**INSTRUCTIONS TO FOLLOW**
Restate the listing below word for word, omitting any images.

─── DATASET EXTRACT ───

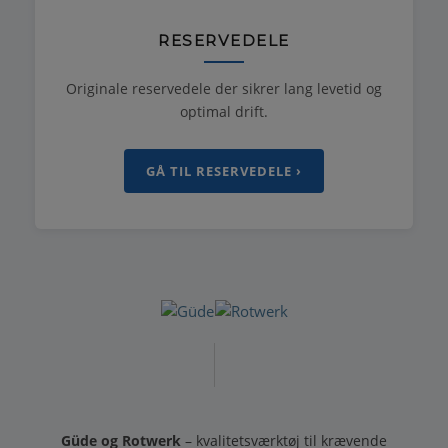
RESERVEDELE
Originale reservedele der sikrer lang levetid og
optimal drift.
GÅ TIL RESERVEDELE ›
Güde og Rotwerk
– kvalitetsværktøj til krævende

───

**OUTPUT FOR THIS EXERCISE**
RESERVEDELE
Originale reservedele der sikrer lang levetid og
optimal drift.
GÅ TIL RESERVEDELE ›
Güde og Rotwerk
– kvalitetsværktøj til krævende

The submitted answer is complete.